Saved data entries:
::::
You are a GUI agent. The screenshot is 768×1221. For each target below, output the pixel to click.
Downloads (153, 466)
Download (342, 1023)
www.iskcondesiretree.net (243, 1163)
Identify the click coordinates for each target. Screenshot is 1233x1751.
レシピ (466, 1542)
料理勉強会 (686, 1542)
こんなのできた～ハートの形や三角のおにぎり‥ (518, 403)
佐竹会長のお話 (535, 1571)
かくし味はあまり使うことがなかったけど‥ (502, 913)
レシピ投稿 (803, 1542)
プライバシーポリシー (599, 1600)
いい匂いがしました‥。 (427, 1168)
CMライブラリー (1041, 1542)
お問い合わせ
::::
* _TASK ITEM_
Reproduce without change every line of the entries above, from the one containing "レシピ (466, 1542)" through the last.

* _WORKED SOLUTION_
レシピ (466, 1542)
料理勉強会 (686, 1542)
こんなのできた～ハートの形や三角のおにぎり‥ (518, 403)
佐竹会長のお話 (535, 1571)
かくし味はあまり使うことがなかったけど‥ (502, 913)
レシピ投稿 (803, 1542)
プライバシーポリシー (599, 1600)
いい匂いがしました‥。 (427, 1168)
CMライブラリー (1041, 1542)
お問い合わせ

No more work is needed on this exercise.